Now all eyes will turn to the CCB as it makes a life-or-death ruling on Mr. Rasouli. (Unless the hospital and family reach an amicable agreement.) What's unfortunate is that the CCB will now be labeled a "death panel" by opponents of the legislation. It is nothing of the sort.
As an aside, Sunnybrook Health Sciences Centre, where Mr. Rasouli is a patient, should be immensely relieved that it "lost" the case. Can you imagine the media circus had journalists been waiting around for the patient to be "unplugged." (To use the crude term for discontinuing life support.)
But, to be clear, there is not really a loser in the case.
The reality is the dispute should have been resolved long ago by the Consent and Capacity Board. There, Mr. Rasouli's spouse, Dr. Parichehr Salasel, would have had a fair hearing and so too would have the two Sunnybrook physicians central to the case, Dr. Brian Cuthbertson and Dr. Gordon Rubenfeld.
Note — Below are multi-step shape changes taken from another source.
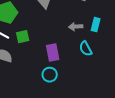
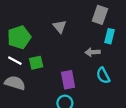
cyan rectangle: (96, 25) -> (110, 36), moved

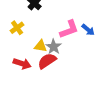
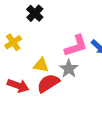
gray star: (54, 47) -> (69, 69), moved

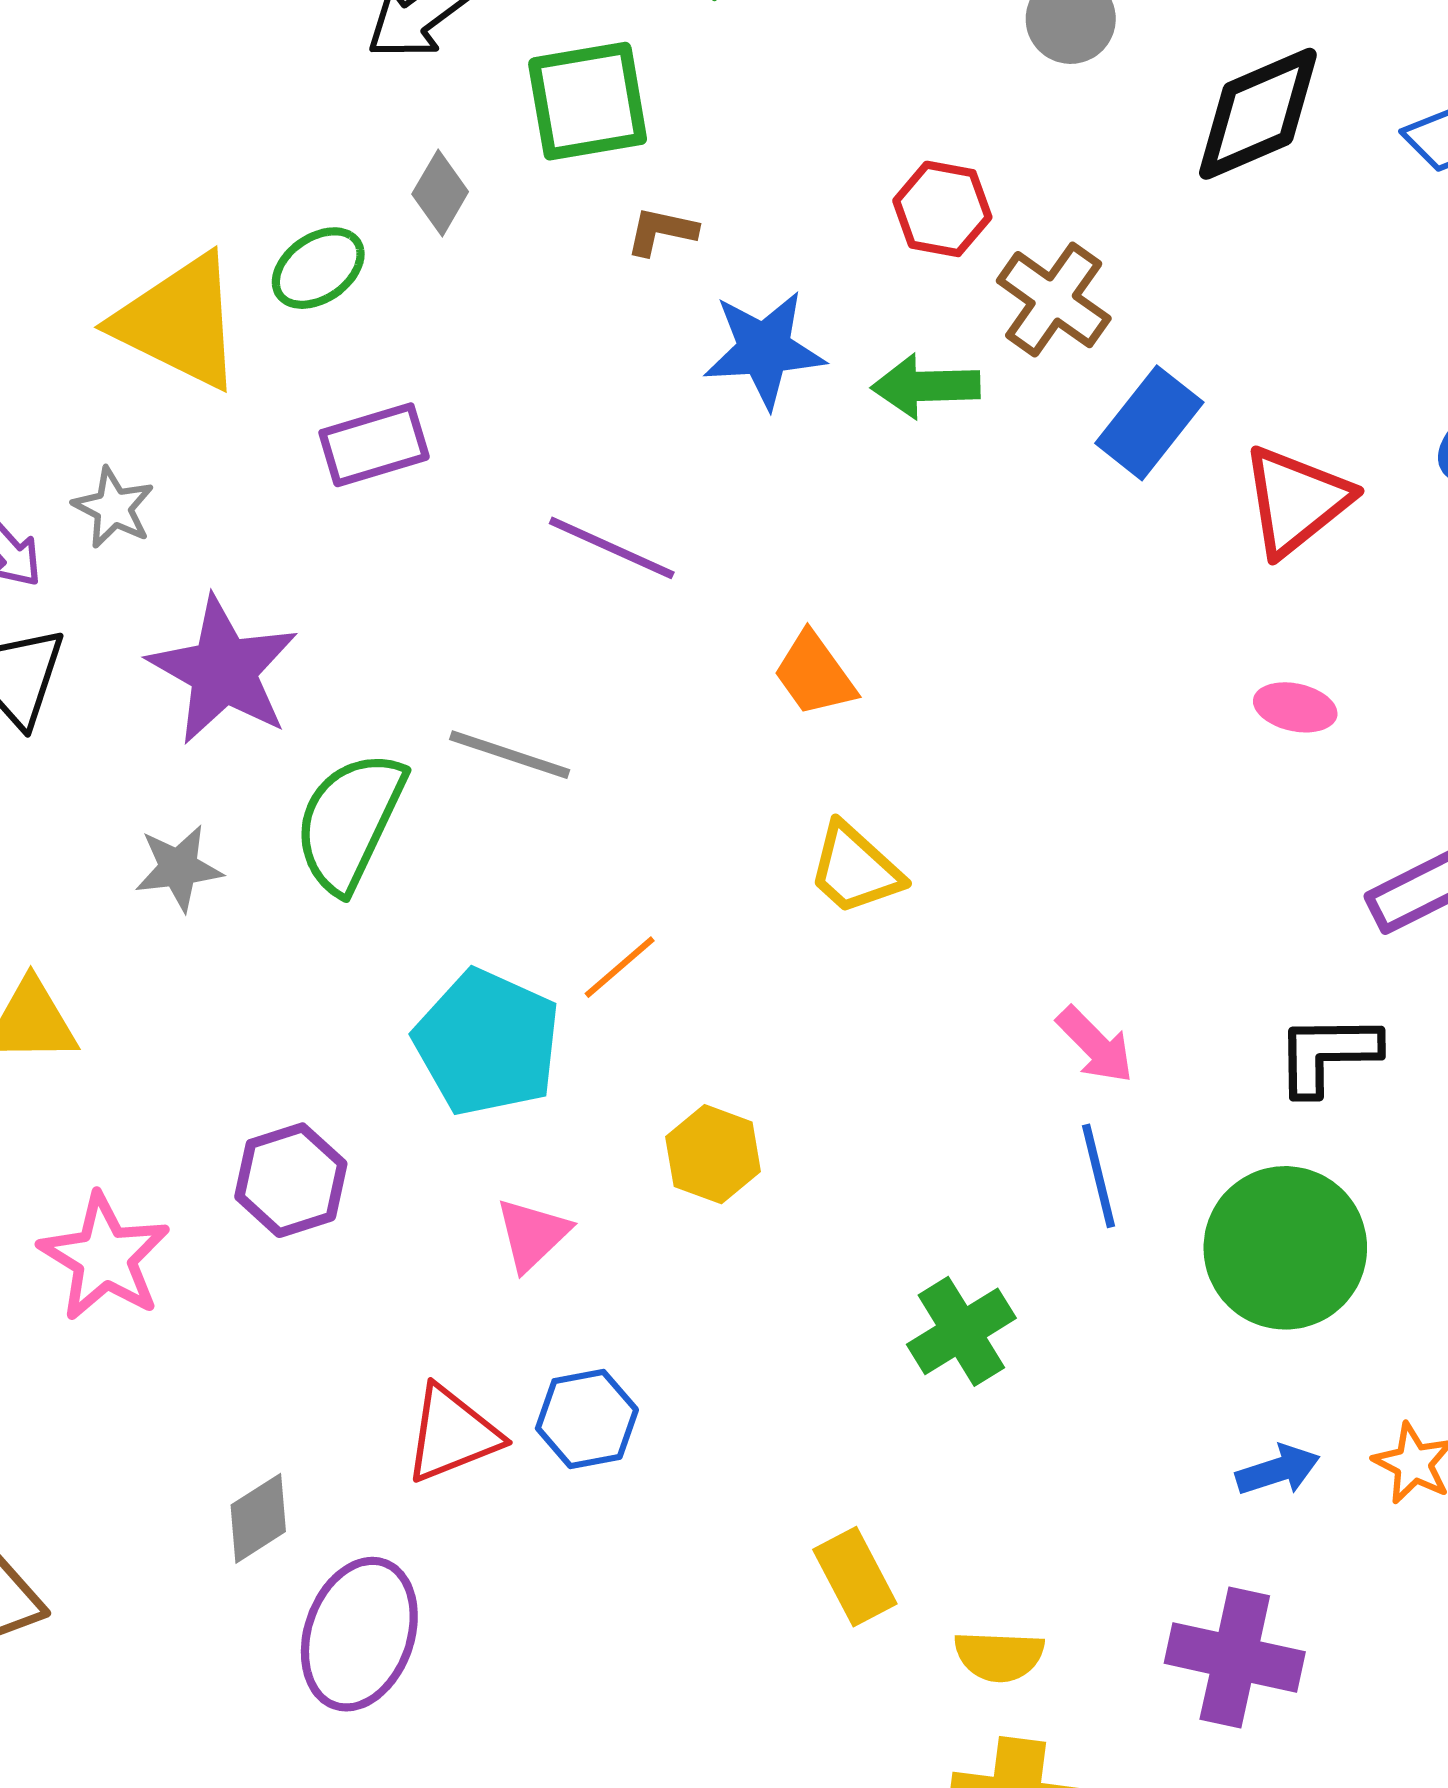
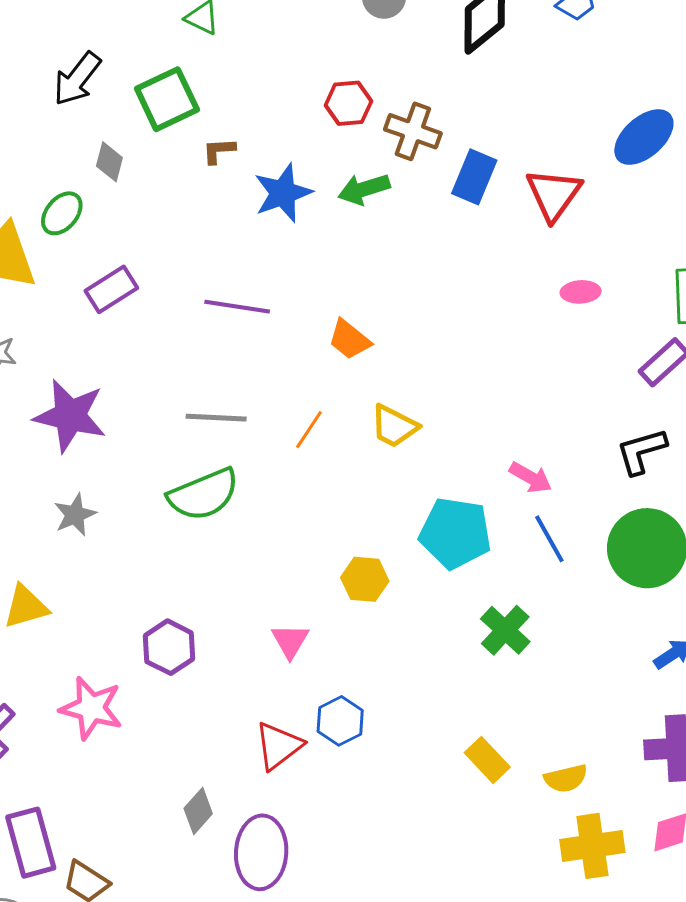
green semicircle: (350, 822) -> (203, 495), moved, turned -122
orange line: (620, 967) -> (309, 430), moved
cyan pentagon: (487, 1043) -> (455, 533), moved

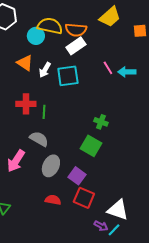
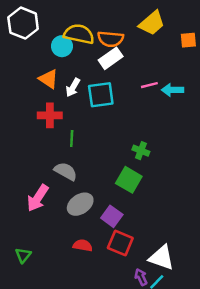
pink line: (108, 68) -> (149, 85), turned -72
red cross: (26, 104) -> (50, 115), moved
gray ellipse: (51, 166) -> (80, 204), turned 30
purple arrow: (101, 226) -> (141, 277), turned -144

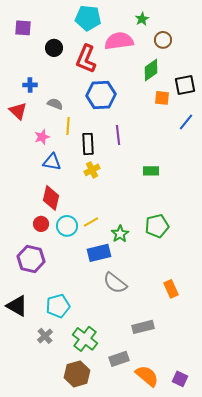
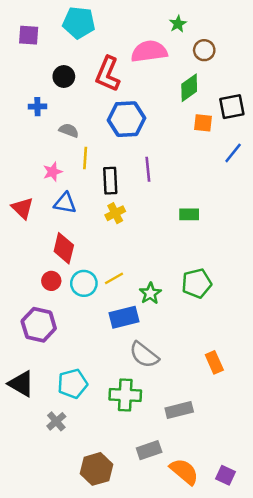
cyan pentagon: (88, 18) -> (79, 23), moved
black circle: (54, 48) -> (64, 76), moved
red triangle: (18, 111) -> (22, 208), moved
green cross: (85, 339) -> (125, 395), moved, turned -35

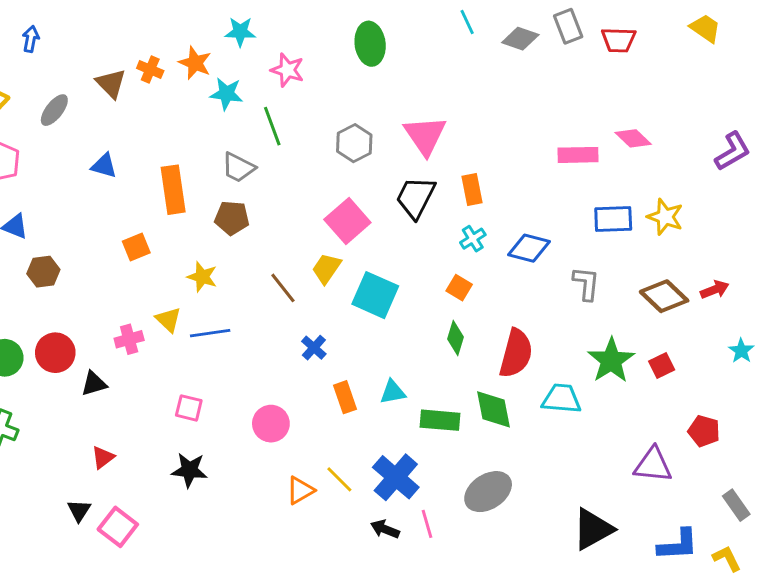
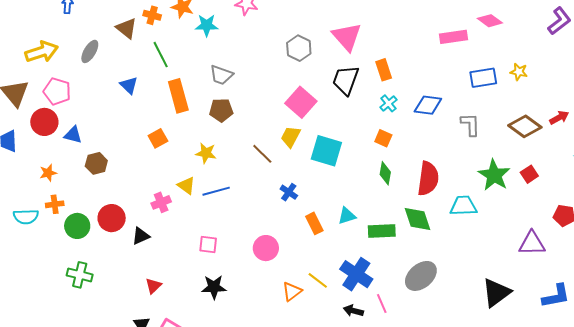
green line: (272, 126) -> (161, 55), moved
blue triangle: (104, 166) -> (129, 85), turned 36
yellow star: (665, 217) -> (519, 72), size x0.7

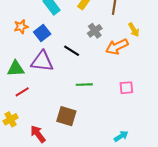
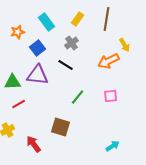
orange star: (21, 27) -> (18, 32), moved
gray cross: (95, 31) -> (72, 43), moved
green line: (84, 85) -> (78, 97), turned -49
pink square: (126, 88) -> (111, 96), moved

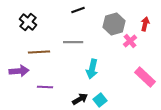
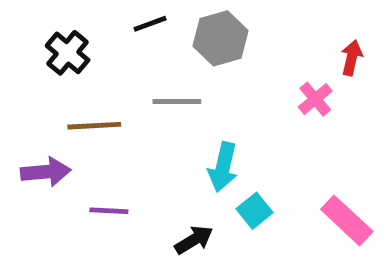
black line: (78, 10) -> (150, 24), moved
gray hexagon: (114, 24) -> (220, 38), moved
pink rectangle: (145, 77) -> (347, 220), moved
cyan square: (100, 100) -> (254, 211), moved

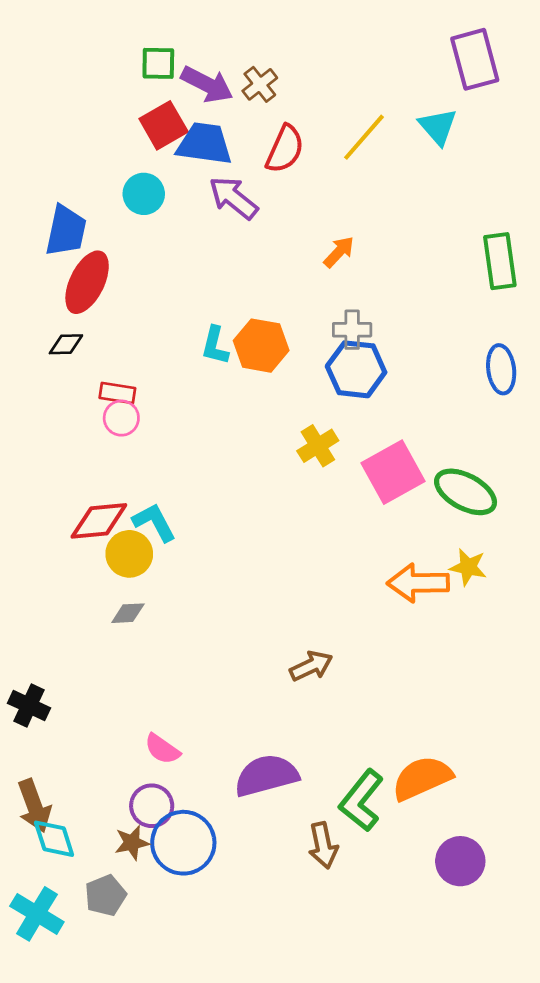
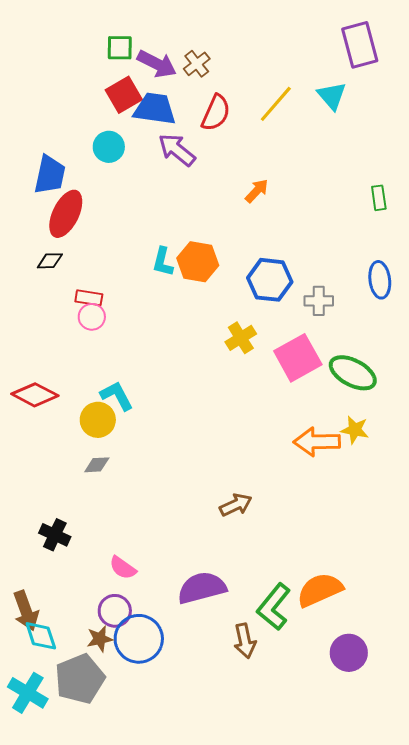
green rectangle: (500, 261) -> (379, 198), size x0.6
gray cross: (352, 330) -> (319, 301), moved
red diamond: (99, 521) -> (35, 395), moved, turned 33
black cross: (29, 706) -> (55, 535), moved
gray pentagon: (106, 895) -> (80, 679), size x1.6

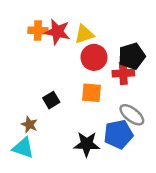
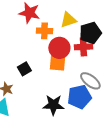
orange cross: (38, 31) -> (44, 31), moved
yellow triangle: (84, 34) -> (68, 20), moved
red circle: (94, 57) -> (59, 48), moved

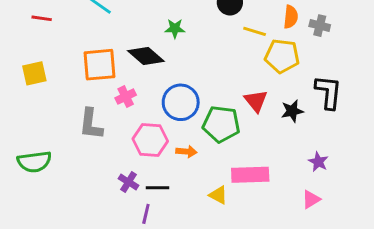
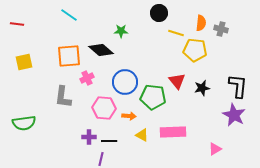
red line: (42, 18) -> (17, 24), moved
black L-shape: (328, 92) -> (238, 86), moved
purple star: (318, 162) -> (234, 115), moved, size x1.6
purple cross: (129, 182) -> (89, 137), turned -32
yellow triangle: (218, 195) -> (142, 135), moved

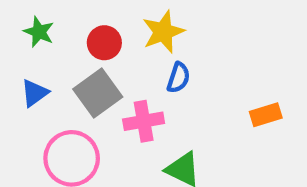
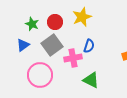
green star: (39, 32) -> (32, 24), moved
blue semicircle: (178, 78) -> (89, 46), moved

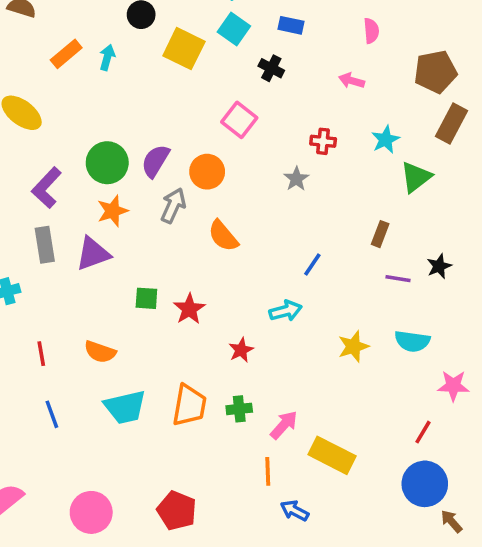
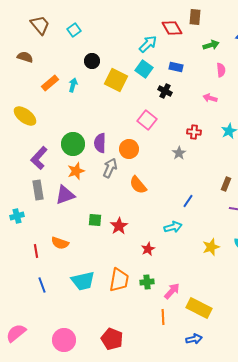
purple semicircle: (155, 161) -> (100, 143), turned -30
orange semicircle: (100, 352) -> (60, 243), moved
blue arrow: (295, 511) -> (194, 339), moved, turned 140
The reason it ended up in court is largely a technicality. The physicians challenged the jurisdiction of the CCB, arguing that withdrawing treatment was not, in a legal sense, treatment, so the board did not have jurisdiction.
The Supreme Court dismissed that argument out-of-hand, saying that treatment, non-treatment and withdrawal of treatment are all part of the same package.
Modern medicine can do amazing things to keep patients alive, even those like Mr. Rasouli, who have no realistic hope of improvement. It's gotten to the point where defining "death" is getting difficult, especially in a strictly legal sense.
The good news is that cases like this one are very rare. Most patients and families, when faced with the facts, will make sensible, rational decisions on whether care should continue or be withdrawn. And let's not forget that, in the vast majority of cases, patients, family members and their health professionals will be in complete agreement, and everything possible is done to make end-of-life care comforting and humane.
The last thing anyone needs at end-of-life is a legal battle – whether it's at the Capacity and Consent Board or in court. It's undignified.
The unstated but essential message from the Supreme Court ruling though is that these cases can and should be avoided.
If you want choice about your end-of-life treatment – and who doesn't? – then you have to articulate your wishes ahead of time, and in no uncertain terms.
Prepare a living will, draft advance care directives and, while you are still compos mentis, have "the talk" with those who will be overseeing your care, including spouses, family members and, ideally, physicians.
In other words, give your consent while you have the capacity to do so. That is ultimately the best way to exercise choice at end-of-life.
André Picard is The Globe's health columnist.